Opioid-overdose deaths for now a tiny fraction of Canadian deaths

This week, Ontarians experienced a new, unusual and tragic milestone. That’s right, health officials confirmed this week that 9,757 Ontarians have died, or are in the hospital, from a drug overdose since the fentanyl-overdose crisis began in 2014.

Out of these deaths, 687 were from the untested drug carfentanil, which was first confirmed in Ontario last month. While these numbers may seem horrifying, it is important to remember that they fall in a country with a population of about 37 million and are a tiny fraction of the opioid-overdose deaths throughout North America.

The opioid-overdose crisis, while a national and international public health issue, is a local crisis for many communities. Some of the highest rates of opioid-overdose deaths are in areas of the province of Ontario, including Ottawa and Toronto. In the past decade, no other Canadian province has had more than 3,000 deaths; Ontario has exceeded that number in just six years.

Our opioid crisis began in 2001 with the launch of OxyContin.

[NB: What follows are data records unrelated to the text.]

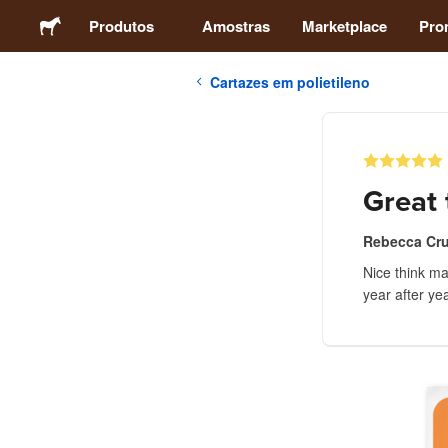
Produtos
Amostras
Marketplace
Pro
Cartazes em polietileno
Autocolantes
Etiquetas
Great 
Ímans
Rebecca Cr
Nice think ma
Crachás
year after yea
Embalagens
Vestuário
Acrílicos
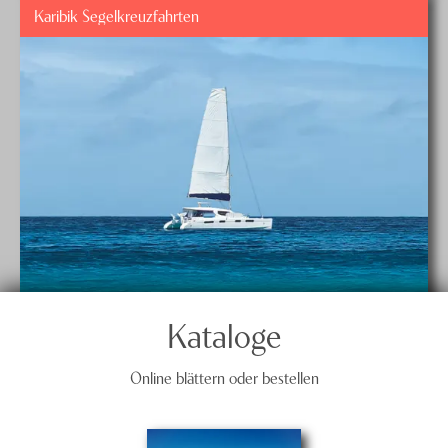
Karibik Segelkreuzfahrten
Kataloge
Online blättern oder bestellen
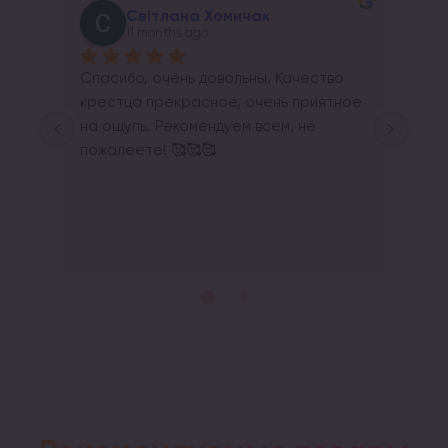
Світлана Хомичак
11 months ago
Спасибо, очень довольны. Качество 
крестца прекрасное, очень приятное 
на ощупь. Рекомендуем всем, не 
пожалеете! 🥰🥰🥰
Re
Щир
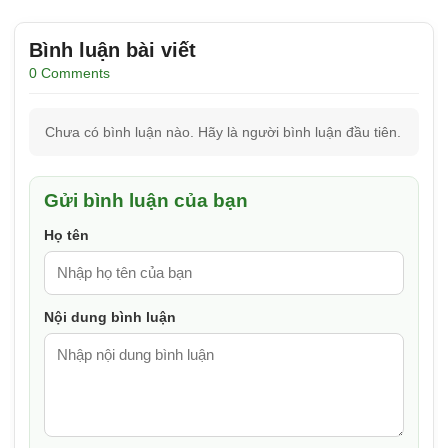
Bình luận bài viết
0 Comments
Chưa có bình luận nào. Hãy là người bình luận đầu tiên.
Gửi bình luận của bạn
Họ tên
Nội dung bình luận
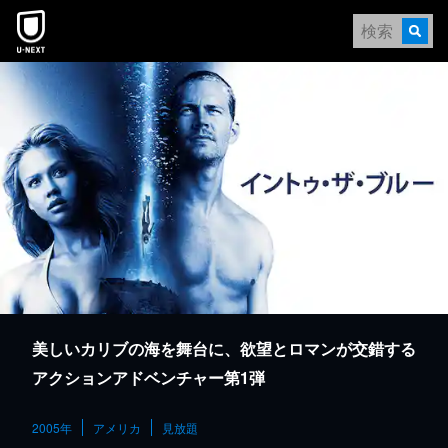
本文へスキップ
美しいカリブの海を舞台に、欲望とロマンが交錯する
アクションアドベンチャー第1弾
2005年
アメリカ
見放題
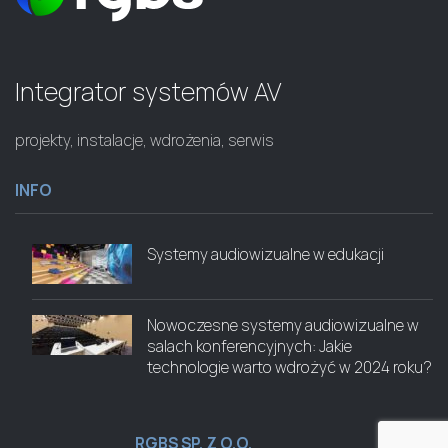
Integrator systemów AV
projekty, instalacje, wdrożenia, serwis
INFO
Systemy audiowizualne w edukacji
Nowoczesne systemy audiowizualne w
salach konferencyjnych: Jakie
technologie warto wdrożyć w 2024 roku?
RGBS SP. Z O.O.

By 2008, it had become one of the world’s most widely-prescribed painkillers. With more patients looking for prescription opioids, pharmaceutical companies used their marketing resources to push the drugs to doctors, even though they were misbegotten.

Doctors were specifically directed to speak in those years to what they now call the “narcissistic pushback” so that patients would be more likely to “go the extra mile” with them to get more pills. Because the first opioids had side effects, many people didn’t take the medications for long, resulting in addiction and overdose. By 2013, the use of Schedule II drugs in Ontario had increased by 70 percent; there were fewer doctors aware of the proper use of opioids.

Then in 2014, a painkiller known as oxycodone (which is a Schedule III drug) was deemed safe for widespread use. Previously, oral opioids like oxycodone and morphine were only used in medical emergencies, yet prior to 2014 they were preferred in pain because they were “not as easily cut off as needles.”

Earlier this year, there was an announcement that the Ontario government would cut the cost of medication for people with chronic pain, which is the largest drug expenditure in the province. This decision will add to the problem.

All the emphasis placed on pain management (and lack of care for the addicted) may be coming back to haunt the population. In case you don’t know, there is a phrase in the Canadian medical profession that describes a time when a patient dies from a drug overdose, due to poor maintenance of the painkiller. With opioids, some patients will die because they become addicted to the opioid medications and overdose. For the people who die from opioids, this “prescription for death” occurs two or three times per week, which can lead to further medical problems, like pneumonia, pneumonia-like conditions or even major surgery.

In the interest of public health, we cannot allow this to continue. It is just sad. It is tragic. And it hurts.

— Dr. Nicholas Mammen is professor of medicine and president of the Ontario Medical Association, a provincial membership organization that represents all physicians in Ontario.